As stated above the diagnosis can be like a bereavement, which involves seven stages of grief or emotional and mental processing ~ involving:
1.) SHOCK & DENIAL
2.) PAIN & GUILT
3.) ANGER & BARGAINING
4.) DEPRESSION, REFLECTION, LONELINESS
5.) THE UPWARD TURN
6.) RECONSTRUCTION & WORKING THROUGH
and,
7.) ACCEPTANCE & HOPE
These are simultaneous experiential states, but are singularly themed for different durations at particular times for each individual.
To account for this I spent a planned year out doing yoga and transcendental meditation, and taking things very easy indeed.
Then I read The Complete Guide to Asperger's Syndrome by Tony Attwood, as it deals very much with preadolescent and adolescent development stages and covers adulthood too, which allowed me to revisit and review all my childhood and adulthood experiences of getting grief from people for not fitting in ~ and forgave both me and them for not knowing I had Asperger's Syndrome. :-)
How did people find sharing their diagnosis with their family and workplace ?
Well the female members of my family thought that it explained everything and accepted it very well indeed, whereas the male members were not so keen on it at all to begin with ~ as their social status historically involved the supposition of me being the one purposefully not fitting in.
Well have a good one ~ and may it be filled with infinitely more! :-)
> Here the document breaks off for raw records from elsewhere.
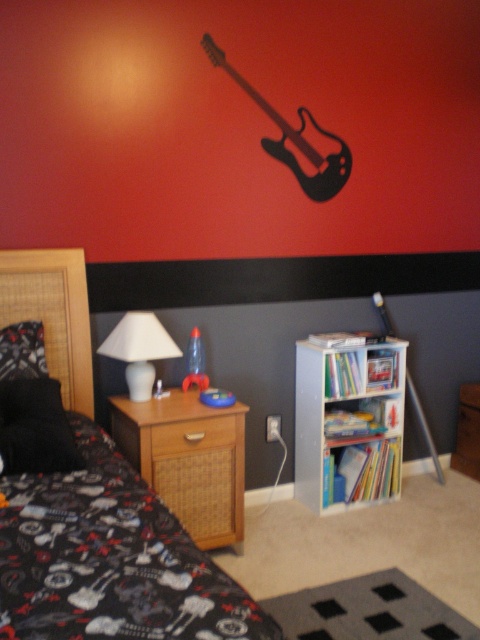 Which is behind, point (46, 349) or point (271, 109)?

The point (271, 109) is more distant.

Can you confirm if black fabric bed at center is thinner than black matte guitar at upper center?

In fact, black fabric bed at center might be wider than black matte guitar at upper center.

Which is in front, point (189, 609) or point (322, 156)?

Point (189, 609) is in front.

Find the location of a particular element. black fabric bed at center is located at coordinates (109, 560).

In the scene shown: Is white plastic bookshelf at lower right shorter than woven wood nightstand at lower left?

Incorrect, white plastic bookshelf at lower right's height does not fall short of woven wood nightstand at lower left's.

Between white plastic bookshelf at lower right and woven wood nightstand at lower left, which one has more height?

With more height is white plastic bookshelf at lower right.

The image size is (480, 640). I want to click on white plastic bookshelf at lower right, so coord(348,422).

Is white plastic bookshelf at lower right closer to the viewer compared to translucent plastic toy at center?

No, white plastic bookshelf at lower right is behind translucent plastic toy at center.

Where is `white plastic bookshelf at lower right`? white plastic bookshelf at lower right is located at coordinates (348, 422).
Diagnosed a few weeks ago at 45. I think I have gone through every thought and scenario over the past two and half years waiting for the answer, which I think means I am not finding it too much of a shock. I initially felt massive relief. Over the following couple of weeks I have had the odd sad thought about what if I knew when I was younger, but have managed to stay positive and look to the future. Nothing I can do about the past now, but everything I can do about the future. I think it has now fully sunk in and I have accepted it. I am still working out new things about myself every day as I observe myself with new eyes. I am so far staying positive. Good luck and all the best for the future. Make the most of your plus points and try to manage the bad ones.
I can relate a bit - I got my diagnosis just under three hours ago and I’m in the happy liberated phase; but I can well imagine that this could turn into sadness and doubt. Part of the reason for this may be that we think “of course I’m normal - I’m as I’ve always been, and that’s normal for me”
But we are allowed to love ourselves and cut ourselves some slack.
Keep chatting on this forum - it’s a place full of love and resonance most of the time.